**Task item**
Nothing other than an exact copy of the records should be returned.

**Records**
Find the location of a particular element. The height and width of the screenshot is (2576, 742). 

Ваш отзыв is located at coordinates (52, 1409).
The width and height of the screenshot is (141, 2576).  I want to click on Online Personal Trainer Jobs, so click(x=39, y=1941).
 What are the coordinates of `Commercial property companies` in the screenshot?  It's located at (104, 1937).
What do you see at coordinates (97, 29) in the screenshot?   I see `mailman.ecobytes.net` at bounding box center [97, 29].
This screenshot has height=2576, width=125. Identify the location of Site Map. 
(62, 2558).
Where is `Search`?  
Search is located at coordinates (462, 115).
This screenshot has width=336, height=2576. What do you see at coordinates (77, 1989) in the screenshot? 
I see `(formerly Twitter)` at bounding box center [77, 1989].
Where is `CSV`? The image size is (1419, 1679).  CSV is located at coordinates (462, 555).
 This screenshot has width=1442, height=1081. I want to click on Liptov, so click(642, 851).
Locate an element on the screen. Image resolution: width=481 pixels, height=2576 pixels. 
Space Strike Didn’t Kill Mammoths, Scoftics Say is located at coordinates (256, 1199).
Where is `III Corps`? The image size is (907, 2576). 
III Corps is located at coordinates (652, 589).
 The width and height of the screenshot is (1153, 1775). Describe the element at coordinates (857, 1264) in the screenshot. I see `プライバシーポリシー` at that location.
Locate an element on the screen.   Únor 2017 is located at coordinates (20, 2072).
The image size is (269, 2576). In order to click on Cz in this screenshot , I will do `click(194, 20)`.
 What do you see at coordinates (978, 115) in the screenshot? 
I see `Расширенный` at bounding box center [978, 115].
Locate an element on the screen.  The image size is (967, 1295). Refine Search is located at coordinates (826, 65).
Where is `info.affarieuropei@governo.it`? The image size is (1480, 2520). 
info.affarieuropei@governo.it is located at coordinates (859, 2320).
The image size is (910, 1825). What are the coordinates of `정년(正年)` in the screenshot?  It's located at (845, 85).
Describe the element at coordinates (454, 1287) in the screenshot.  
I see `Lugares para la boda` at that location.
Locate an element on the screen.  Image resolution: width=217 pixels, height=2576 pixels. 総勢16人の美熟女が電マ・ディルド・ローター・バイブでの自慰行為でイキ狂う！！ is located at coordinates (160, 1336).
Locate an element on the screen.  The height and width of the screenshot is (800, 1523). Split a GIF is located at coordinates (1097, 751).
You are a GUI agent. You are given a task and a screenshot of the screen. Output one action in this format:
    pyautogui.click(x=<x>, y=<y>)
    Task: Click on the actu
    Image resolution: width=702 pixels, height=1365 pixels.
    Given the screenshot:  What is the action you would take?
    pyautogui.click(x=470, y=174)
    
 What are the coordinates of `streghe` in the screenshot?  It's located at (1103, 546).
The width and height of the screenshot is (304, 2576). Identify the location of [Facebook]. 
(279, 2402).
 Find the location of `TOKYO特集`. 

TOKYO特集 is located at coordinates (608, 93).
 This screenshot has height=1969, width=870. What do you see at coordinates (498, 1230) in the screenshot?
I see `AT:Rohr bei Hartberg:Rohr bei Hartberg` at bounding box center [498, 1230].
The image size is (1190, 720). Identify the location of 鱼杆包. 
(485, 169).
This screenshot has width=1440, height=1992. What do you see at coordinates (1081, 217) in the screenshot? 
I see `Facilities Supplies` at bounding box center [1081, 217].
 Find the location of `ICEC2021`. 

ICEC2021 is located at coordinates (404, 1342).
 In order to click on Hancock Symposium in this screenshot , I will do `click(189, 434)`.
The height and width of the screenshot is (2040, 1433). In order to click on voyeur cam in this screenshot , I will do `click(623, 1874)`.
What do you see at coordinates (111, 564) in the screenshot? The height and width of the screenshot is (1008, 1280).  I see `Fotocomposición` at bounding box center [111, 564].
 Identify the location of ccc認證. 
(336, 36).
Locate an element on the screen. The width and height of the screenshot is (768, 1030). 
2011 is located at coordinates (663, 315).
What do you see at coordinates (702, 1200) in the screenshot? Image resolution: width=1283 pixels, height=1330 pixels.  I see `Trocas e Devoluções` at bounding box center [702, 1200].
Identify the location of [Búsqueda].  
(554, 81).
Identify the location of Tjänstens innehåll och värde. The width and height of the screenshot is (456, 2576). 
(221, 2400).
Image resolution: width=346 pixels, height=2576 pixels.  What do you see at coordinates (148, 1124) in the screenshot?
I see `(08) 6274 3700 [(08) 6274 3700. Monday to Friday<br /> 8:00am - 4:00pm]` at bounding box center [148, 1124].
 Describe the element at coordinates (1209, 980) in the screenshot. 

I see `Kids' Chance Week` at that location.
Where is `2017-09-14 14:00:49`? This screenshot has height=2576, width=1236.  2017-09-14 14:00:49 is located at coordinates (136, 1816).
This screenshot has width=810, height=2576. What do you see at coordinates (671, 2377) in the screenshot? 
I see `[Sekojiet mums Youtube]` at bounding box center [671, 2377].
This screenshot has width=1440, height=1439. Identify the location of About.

**Answer for this exercise**
Find the location of a particular element. The height and width of the screenshot is (2576, 742). 

Ваш отзыв is located at coordinates (52, 1409).
The width and height of the screenshot is (141, 2576).  I want to click on Online Personal Trainer Jobs, so click(x=39, y=1941).
 What are the coordinates of `Commercial property companies` in the screenshot?  It's located at (104, 1937).
What do you see at coordinates (97, 29) in the screenshot?   I see `mailman.ecobytes.net` at bounding box center [97, 29].
This screenshot has height=2576, width=125. Identify the location of Site Map. 
(62, 2558).
Where is `Search`?  
Search is located at coordinates (462, 115).
This screenshot has width=336, height=2576. What do you see at coordinates (77, 1989) in the screenshot? 
I see `(formerly Twitter)` at bounding box center [77, 1989].
Where is `CSV`? The image size is (1419, 1679).  CSV is located at coordinates (462, 555).
 This screenshot has width=1442, height=1081. I want to click on Liptov, so click(642, 851).
Locate an element on the screen. Image resolution: width=481 pixels, height=2576 pixels. 
Space Strike Didn’t Kill Mammoths, Scoftics Say is located at coordinates (256, 1199).
Where is `III Corps`? The image size is (907, 2576). 
III Corps is located at coordinates (652, 589).
 The width and height of the screenshot is (1153, 1775). Describe the element at coordinates (857, 1264) in the screenshot. I see `プライバシーポリシー` at that location.
Locate an element on the screen.   Únor 2017 is located at coordinates (20, 2072).
The image size is (269, 2576). In order to click on Cz in this screenshot , I will do `click(194, 20)`.
 What do you see at coordinates (978, 115) in the screenshot? 
I see `Расширенный` at bounding box center [978, 115].
Locate an element on the screen.  The image size is (967, 1295). Refine Search is located at coordinates (826, 65).
Where is `info.affarieuropei@governo.it`? The image size is (1480, 2520). 
info.affarieuropei@governo.it is located at coordinates (859, 2320).
The image size is (910, 1825). What are the coordinates of `정년(正年)` in the screenshot?  It's located at (845, 85).
Describe the element at coordinates (454, 1287) in the screenshot.  
I see `Lugares para la boda` at that location.
Locate an element on the screen.  Image resolution: width=217 pixels, height=2576 pixels. 総勢16人の美熟女が電マ・ディルド・ローター・バイブでの自慰行為でイキ狂う！！ is located at coordinates (160, 1336).
Locate an element on the screen.  The height and width of the screenshot is (800, 1523). Split a GIF is located at coordinates (1097, 751).
You are a GUI agent. You are given a task and a screenshot of the screen. Output one action in this format:
    pyautogui.click(x=<x>, y=<y>)
    Task: Click on the actu
    Image resolution: width=702 pixels, height=1365 pixels.
    Given the screenshot:  What is the action you would take?
    pyautogui.click(x=470, y=174)
    
 What are the coordinates of `streghe` in the screenshot?  It's located at (1103, 546).
The width and height of the screenshot is (304, 2576). Identify the location of [Facebook]. 
(279, 2402).
 Find the location of `TOKYO特集`. 

TOKYO特集 is located at coordinates (608, 93).
 This screenshot has height=1969, width=870. What do you see at coordinates (498, 1230) in the screenshot?
I see `AT:Rohr bei Hartberg:Rohr bei Hartberg` at bounding box center [498, 1230].
The image size is (1190, 720). Identify the location of 鱼杆包. 
(485, 169).
This screenshot has width=1440, height=1992. What do you see at coordinates (1081, 217) in the screenshot? 
I see `Facilities Supplies` at bounding box center [1081, 217].
 Find the location of `ICEC2021`. 

ICEC2021 is located at coordinates (404, 1342).
 In order to click on Hancock Symposium in this screenshot , I will do `click(189, 434)`.
The height and width of the screenshot is (2040, 1433). In order to click on voyeur cam in this screenshot , I will do `click(623, 1874)`.
What do you see at coordinates (111, 564) in the screenshot? The height and width of the screenshot is (1008, 1280).  I see `Fotocomposición` at bounding box center [111, 564].
 Identify the location of ccc認證. 
(336, 36).
Locate an element on the screen. The width and height of the screenshot is (768, 1030). 
2011 is located at coordinates (663, 315).
What do you see at coordinates (702, 1200) in the screenshot? Image resolution: width=1283 pixels, height=1330 pixels.  I see `Trocas e Devoluções` at bounding box center [702, 1200].
Identify the location of [Búsqueda].  
(554, 81).
Identify the location of Tjänstens innehåll och värde. The width and height of the screenshot is (456, 2576). 
(221, 2400).
Image resolution: width=346 pixels, height=2576 pixels.  What do you see at coordinates (148, 1124) in the screenshot?
I see `(08) 6274 3700 [(08) 6274 3700. Monday to Friday<br /> 8:00am - 4:00pm]` at bounding box center [148, 1124].
 Describe the element at coordinates (1209, 980) in the screenshot. 

I see `Kids' Chance Week` at that location.
Where is `2017-09-14 14:00:49`? This screenshot has height=2576, width=1236.  2017-09-14 14:00:49 is located at coordinates (136, 1816).
This screenshot has width=810, height=2576. What do you see at coordinates (671, 2377) in the screenshot? 
I see `[Sekojiet mums Youtube]` at bounding box center [671, 2377].
This screenshot has width=1440, height=1439. Identify the location of About.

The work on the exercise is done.